AIM OF THE EXERCISE:
Copy the listing that follows exactly. Its pictures do not belong in the copy.

SUPPLIED DATA:
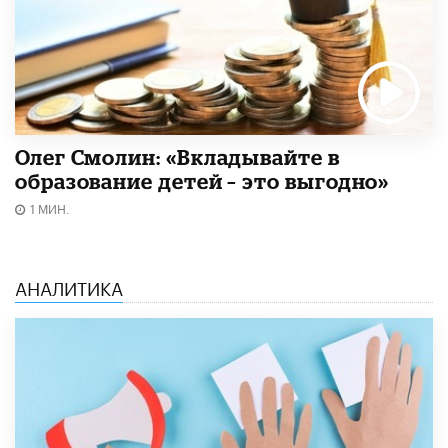
Олег Смолин: «Вкладывайте в
образование детей – это выгодно»
1 МИН.
АНАЛИТИКА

RESPONSE TO THIS TASK:
Олег Смолин: «Вкладывайте в
образование детей – это выгодно»
1 МИН.
АНАЛИТИКА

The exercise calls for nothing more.